If you have a frequent appearing syslog message, such as you are pulling the bridge domain mac tables via CISCO PRIME, the RESYNC messages may appear constantly and filling the log and syslog servers.
This guide provides some tips on how to set up logging suppression for these unneeded messages saving some alarms in syslog and the log buffer.
Configuration
!! enter config mode...
conf t
!! this removes the correlator so you can edit it...
no logging correlator apply rule kill-annoyances all-of-router
!!! define the rule
logging correlator rule kill-annoyances type nonstateful
timeout 600000
!!! this is the "root cause" one... make sure you pick something that happens frequently
rootcause PLATFORM ENVMON FAN_FAIL
!!! these are all the NON root cause events. this is what gets squashed along with the root cause.

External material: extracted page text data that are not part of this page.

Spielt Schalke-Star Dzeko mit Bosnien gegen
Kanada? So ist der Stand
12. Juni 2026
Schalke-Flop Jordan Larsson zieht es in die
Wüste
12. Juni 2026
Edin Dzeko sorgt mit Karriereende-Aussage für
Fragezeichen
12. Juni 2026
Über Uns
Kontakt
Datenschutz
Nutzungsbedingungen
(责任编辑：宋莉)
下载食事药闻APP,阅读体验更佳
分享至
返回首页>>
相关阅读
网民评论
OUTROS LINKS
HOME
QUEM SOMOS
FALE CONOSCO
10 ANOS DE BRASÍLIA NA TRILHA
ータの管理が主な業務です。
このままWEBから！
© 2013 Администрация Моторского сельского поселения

!!! add things here that you want squashed.
nonrootcause
alarm PLATFORM ENVMON FAN_CLEAR
alarm PLATFORM ENVMON FANTRAY_FAIL
alarm PLATFORM ENVMON ENV_CONDITION
alarm PLATFORM ENVMON FANTRAY_CLEAR
!!! timeouts are currently maxed at ten minutes... (smu anyone?)
timeout-rootcause 600000
!!! this re-applies the correlator
logging correlator apply rule kill-annoyances all-of-router
!!! now commit the thing
commit
!!! done...
Explanation and detail
logging correlator rule fan type nonstateful
timeout 600000
rootcause PLATFORM ENVMON FAN_FAIL
nonrootcause
alarm PLATFORM ENVMON FAN_CLEAR
alarm PLATFORM ENVMON FANTRAY_FAIL
alarm PLATFORM ENVMON ENV_CONDITION
alarm PLATFORM ENVMON FANTRAY_CLEAR
!
timeout-rootcause 600000
!
logging correlator apply rule fan
all-of-router
!
Which essentially says the following:
1) a message of format "PLATFORM-ENVMON-FAN_FAIL" is a 'root cause' event.

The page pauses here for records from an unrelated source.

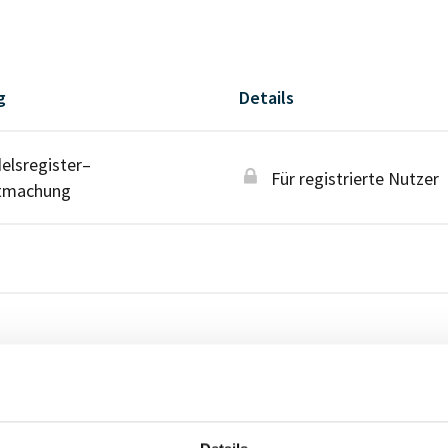
g
Details
lsregister–
Für registrierte Nutzer
tmachung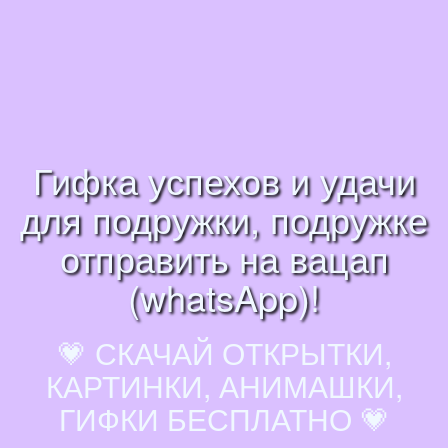
Гифка успехов и удачи
для подружки, подружке
отправить на вацап
(whatsApp)!
💗 СКАЧАЙ ОТКРЫТКИ,
КАРТИНКИ, АНИМАШКИ,
ГИФКИ БЕСПЛАТНО 💗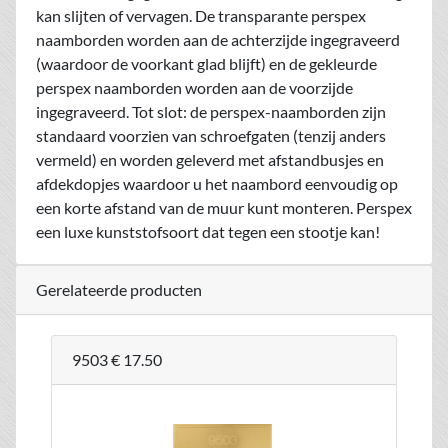
kan slijten of vervagen. De transparante perspex
naamborden worden aan de achterzijde ingegraveerd
(waardoor de voorkant glad blijft) en de gekleurde
perspex naamborden worden aan de voorzijde
ingegraveerd. Tot slot: de perspex-naamborden zijn
standaard voorzien van schroefgaten (tenzij anders
vermeld) en worden geleverd met afstandbusjes en
afdekdopjes waardoor u het naambord eenvoudig op
een korte afstand van de muur kunt monteren. Perspex
een luxe kunststofsoort dat tegen een stootje kan!
Gerelateerde producten
9503
€ 17.50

the timeout for root cause events is set to 600000ms (ten minutes), so
no matter how many of these events I see, I will only actually throw a
syslog every ten minutes.
2) underneath this 'root cause' event are a number of 'nonrootcause'
events. If I see any of these events within the timeout specified (again,
ten minutes) of a 'root cause' I will also suppress these messages -- the
theory here is that I already know the root cause and don't want to clutter
myself up with all the side effects.
3) this particular "correlator rule" is applied to the whole router (you
*can* do all sorts of funky stuff with where you apply it if you want).
4) in real environments the idea is to have lots of different correlators
for different events...
Limitations:
5) you can now set timeouts up to 7200000 seconds (LONG time...)
6) the only really annoying part is that you have to unapply the rule
before you can edit it... so the process is "unapply rule, commit, change
rule, apply rule, commit" instead of just "change rule".
7) if you want to see the messages that got suppressed/correlated, use the
"show logging correlator buffer all-in-buffer" command -- and sit back and
be amazed at how much console bandwidth you've saved. ;-)
8) Suppressed messages are not sent to the syslog server and are not sent to CTY/VTY but will appear in a separate suppress buffer.